Or turn into Nagash I guess.
 
We are indoctrinated by the Imperial College, we are a mere journeyman and we have far to much to to focus on magical research of the most basic nature.
Grey order, though, is the one to think in terms of Elven Conspiracies and The Govt Doesn't Want You To Know. I think that's one of the reason the need to have the most deadly internal security of all Colleges.
 
I guess Teclis didn't think to write down "Don't invent a new type of magic and try to become immortal ruler over the whole world with it" in the original statutes.
It took humans to make that necessary.
 
It's actually fairly easy for a human wizard to use more than one wind at the same time. It happens somewhat frequently, and the person in question is all, "gee, I don't know what the fuss is all about," and then they're all "THE FOOLS! THEY TRIED TO HOLD ME BACK! BUT I'LL SHOW THEM! I'LL SHOW THEM ALL!" and everyone gets a pretty solid reminder why there's rules about that.

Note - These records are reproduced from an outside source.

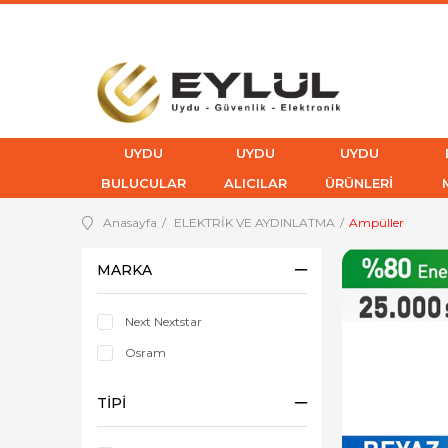
UYDU
UYDU
UYDU
BULUCULAR
ALICILAR
ÜRÜNLERİ
Anasayfa
ELEKTRİK VE AYDINLATMA
Ampüller
MARKA
Next Nextstar
Osram
TIPI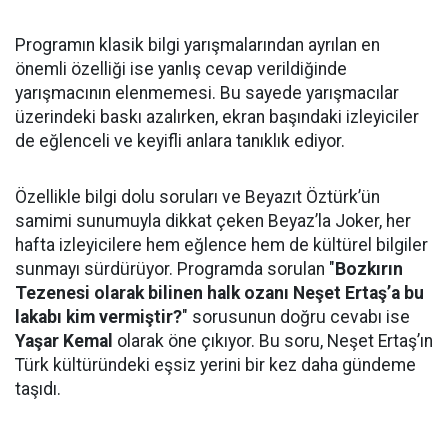
Programın klasik bilgi yarışmalarından ayrılan en
önemli özelliği ise yanlış cevap verildiğinde
yarışmacının elenmemesi. Bu sayede yarışmacılar
üzerindeki baskı azalırken, ekran başındaki izleyiciler
de eğlenceli ve keyifli anlara tanıklık ediyor.
Özellikle bilgi dolu soruları ve Beyazıt Öztürk’ün
samimi sunumuyla dikkat çeken Beyaz’la Joker, her
hafta izleyicilere hem eğlence hem de kültürel bilgiler
sunmayı sürdürüyor. Programda sorulan "
Bozkırın
Tezenesi olarak bilinen halk ozanı Neşet Ertaş’a bu
lakabı kim vermiştir?
" sorusunun doğru cevabı ise
Yaşar Kemal
olarak öne çıkıyor. Bu soru, Neşet Ertaş’ın
Türk kültüründeki eşsiz yerini bir kez daha gündeme
taşıdı.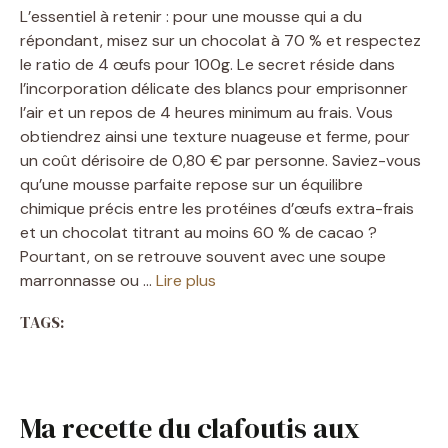
L’essentiel à retenir : pour une mousse qui a du
répondant, misez sur un chocolat à 70 % et respectez
le ratio de 4 œufs pour 100g. Le secret réside dans
l’incorporation délicate des blancs pour emprisonner
l’air et un repos de 4 heures minimum au frais. Vous
obtiendrez ainsi une texture nuageuse et ferme, pour
un coût dérisoire de 0,80 € par personne. Saviez-vous
qu’une mousse parfaite repose sur un équilibre
chimique précis entre les protéines d’œufs extra-frais
et un chocolat titrant au moins 60 % de cacao ?
Pourtant, on se retrouve souvent avec une soupe
marronnasse ou …
Lire plus
TAGS:
Ma recette du clafoutis aux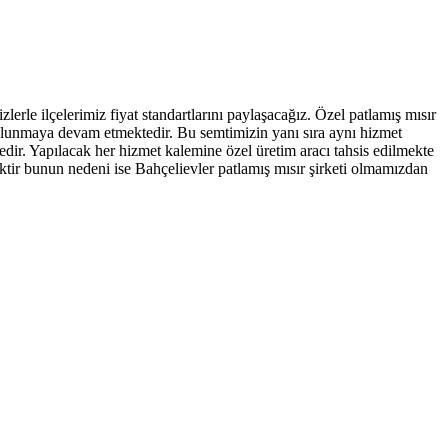
erle ilçelerimiz fiyat standartlarını paylaşacağız. Özel patlamış mısır
 bulunmaya devam etmektedir. Bu semtimizin yanı sıra aynı hizmet
edir. Yapılacak her hizmet kalemine özel üretim aracı tahsis edilmekte
ktir bunun nedeni ise Bahçelievler patlamış mısır şirketi olmamızdan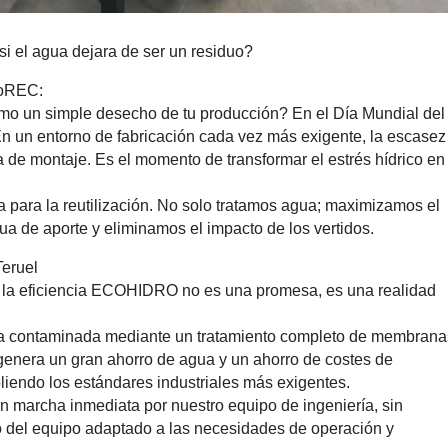
si el agua dejara de ser un residuo?
droREC:
mo un simple desecho de tu producción? En el Día Mundial del
 En un entorno de fabricación cada vez más exigente, la escasez
a de montaje. Es el momento de transformar el estrés hídrico en
para la reutilización. No solo tratamos agua; maximizamos el
a de aporte y eliminamos el impacto de los vertidos.
Teruel
 la eficiencia ECOHIDRO no es una promesa, es una realidad
ra contaminada mediante un tratamiento completo de membrana
o genera un gran ahorro de agua y un ahorro de costes de
iendo los estándares industriales más exigentes.
en marcha inmediata por nuestro equipo de ingeniería, sin
ño del equipo adaptado a las necesidades de operación y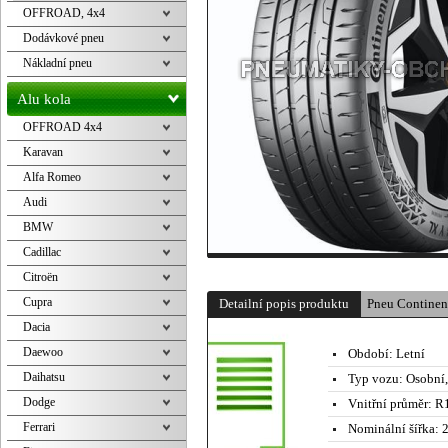
OFFROAD, 4x4
Dodávkové pneu
Nákladní pneu
Alu kola
OFFROAD 4x4
Karavan
Alfa Romeo
Audi
BMW
Cadillac
Citroën
Cupra
Detailní popis produktu
Pneu Contine
Dacia
Daewoo
Období:
Letní
Daihatsu
Typ vozu:
Osobní
Dodge
Vnitřní průměr:
R1
Ferrari
Nominální šířka:
2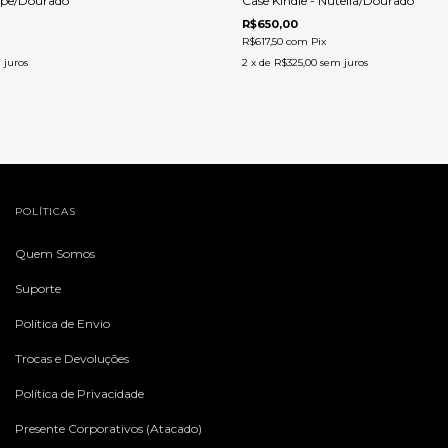
aupe/Dourado
Case Kindle - Nutella/Dourado
R$650,00
R$617,50
com
Pix
 juros
2
x de
R$325,00
sem juros
POLÍTICAS
Quem Somos
Suporte
Política de Envio
Trocas e Devoluções
Política de Privacidade
Presente Corporativos (Atacado)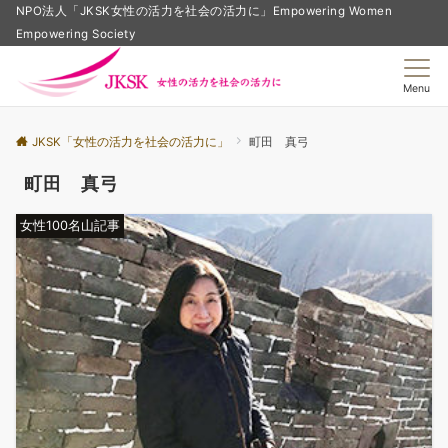
NPO法人「JKSK女性の活力を社会の活力に」Empowering Women
Empowering Society
Menu
JKSK「女性の活力を社会の活力に」
町田 真弓
町田 真弓
女性100名山記事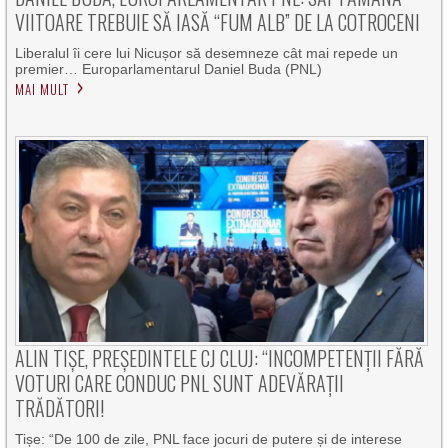
VIITOARE TREBUIE SĂ IASĂ “FUM ALB” DE LA COTROCENI
Liberalul îi cere lui Nicușor să desemneze cât mai repede un
premier… Europarlamentarul Daniel Buda (PNL)
MAI MULT
ALIN TIȘE, PREȘEDINTELE CJ CLUJ: “INCOMPETENȚII FĂRĂ
VOTURI CARE CONDUC PNL SUNT ADEVĂRAȚII
TRĂDĂTORI!
Tișe: “De 100 de zile, PNL face jocuri de putere și de interese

The thing about human magic is humans attune really, really easily to magical energy. The whopper of a downside to this is their susceptibility to chaos corruption, but there's an upside - human wizards attune to their chosen Wind really easily and become better at it at a rate ridiculously faster than Elf wizards. For an elf with a thousand-year career trajectory and firmly-held prejudices against 'lesser' magic the mental and physical side-effects of this would be unthinkable, but for a human half of them aren't even downsides. A thirty-year-old human wizard might be nearing the pinnacle of their career; a thirty-year old elf wizard hasn't even begun their apprenticeship yet.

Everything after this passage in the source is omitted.